The Department should have any control party or control groups listed as such in our files; technically, if there is a person or group controlling 10% or more, it already should have filed a § 143-b application. We would need information on individual share breakdowns to be certain whether there currently exist any control groups.
The Trust Company did not provide a breakdown of what the partnership interests in [ ] would be following reorganization. It is likely that the current largest shareholder Family Groups will have the largest partnership interests in [ ], but not necessarily so. As the Trust Company noted, because [ ] will technically be the only shareholder of the Trust Company, the annual shareholders meeting will become an annual partners meeting. It is not known exactly whether partners will have votes weighted in accordance with their family's partnership interests, but the purpose of the proposal appears to suggest this. If this is the case, then the families with the largest partnership interests will probably have the biggest voice in the partnership matters, and it is likely that these are the same families that currently have the largest shareholdings and thus are now controlling shareholders. In sum, the groups effectively which might constitute "control" parties under the old structure very likely might constitute the controlling parties under the new structure. I believe that it is logical to "look through" the partnership in this manner to see what persons or groups are actually controlling the partnership's actions.
In other words, I think that the Superintendent can make a determination under B.L. § 143-b that the partnership itself will not constitute a control party, and therefore will not have to file a § 143-b application, since it will just exist as a vehicle for ownership.
As to whether individual persons or groups might have to file applications as indirect "control" parties, however, the Trust Company will have to analyze and inform the Department what percentages of the partnership certain persons or groups will end up with following the reorganization, and the Trust Company also should describe whether such Family Groups or persons that hold partnership interests have a weighted vote in partnership matters (such that effectively a Family Group with a large amount of assets under management will have the equivalent of a 10% or more "vote"). Of course, depending on amounts of assets under management and total number of Family Groups, partnership interests will vary over time.

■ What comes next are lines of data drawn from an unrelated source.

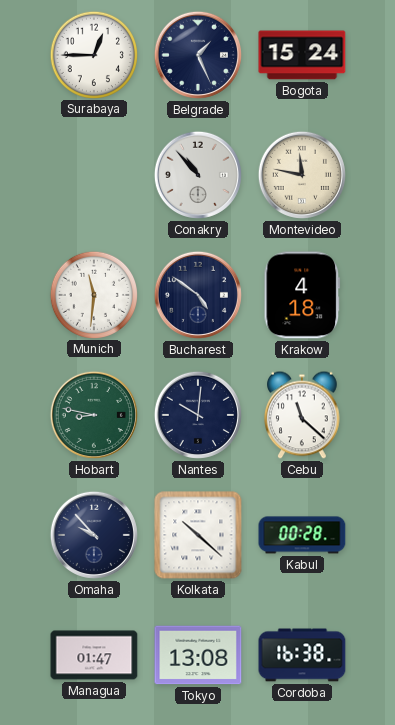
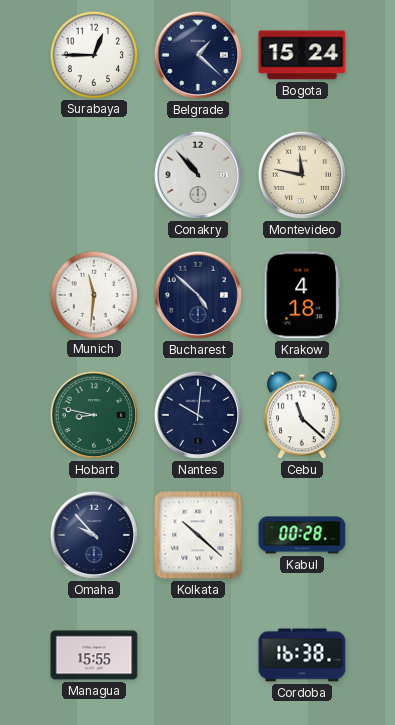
Belgrade: 1:26 -> 1:22
Bucharest: 4:51 -> 4:52
Managua: 01:47 -> 15:55
Tokyo: 13:08 -> none
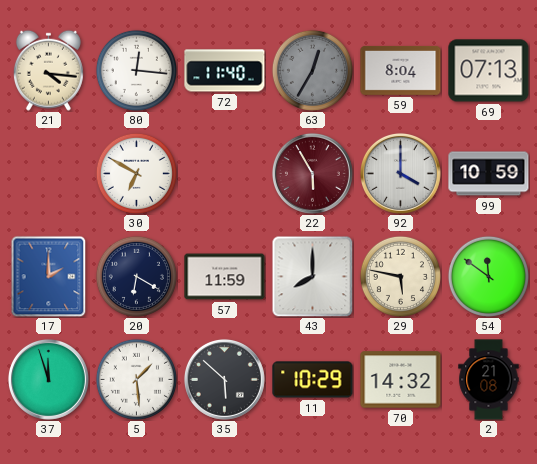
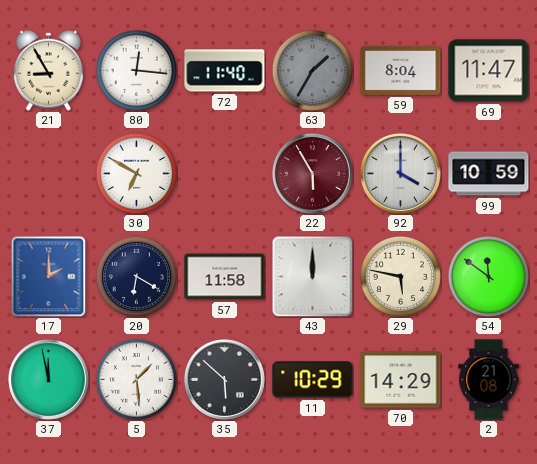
21: 4:16 -> 8:55
63: 12:35 -> 1:35
69: 07:13 -> 11:47
57: 11:59 -> 11:58
43: 8:00 -> 12:00
37: 11:57 -> 11:58
70: 14:32 -> 14:29
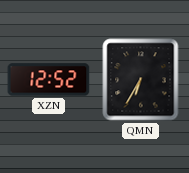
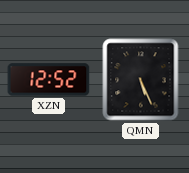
QMN: 6:35 -> 5:26
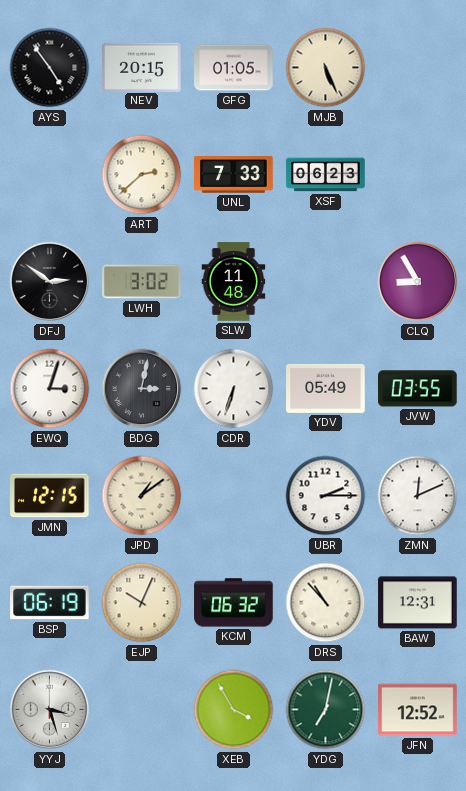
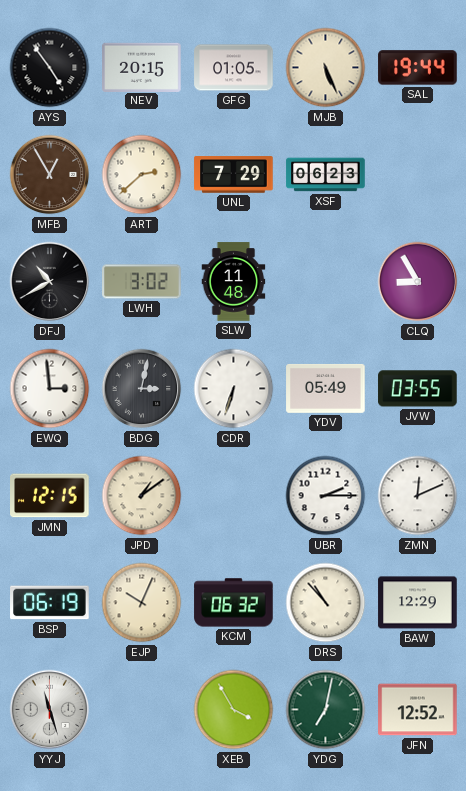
SAL: none -> 19:44
MFB: none -> 12:55
UNL: 7:33 -> 7:29
DFJ: 2:51 -> 10:40
EWQ: 3:03 -> 2:59
BAW: 12:31 -> 12:29
YYJ: 3:27 -> 11:27
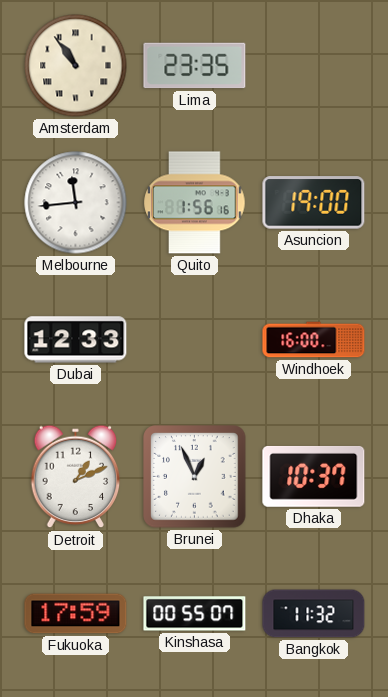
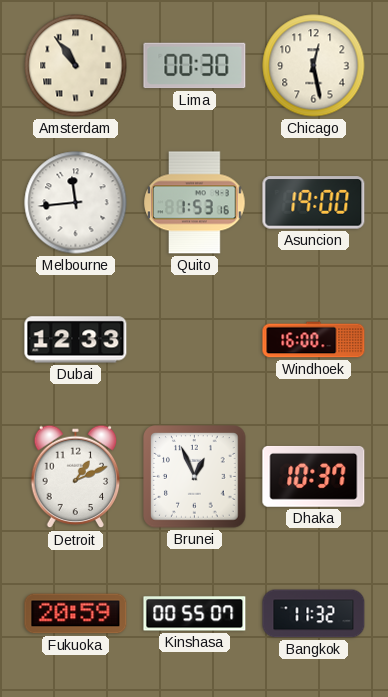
Lima: 23:35 -> 00:30
Chicago: none -> 12:28
Quito: 1:56 -> 1:53
Fukuoka: 17:59 -> 20:59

If the Department already has the 3 large Family Groups listed as control parties and these same large Family Groups will have the largest partnership interests, perhaps no further information will be necessary. But the Trust Company should provide the Department more detailed information on the breakdown of current share ownership and proposed future partnership interests so we can be sure of the actual control structure of the Trust Company.
Please call me if there are any questions.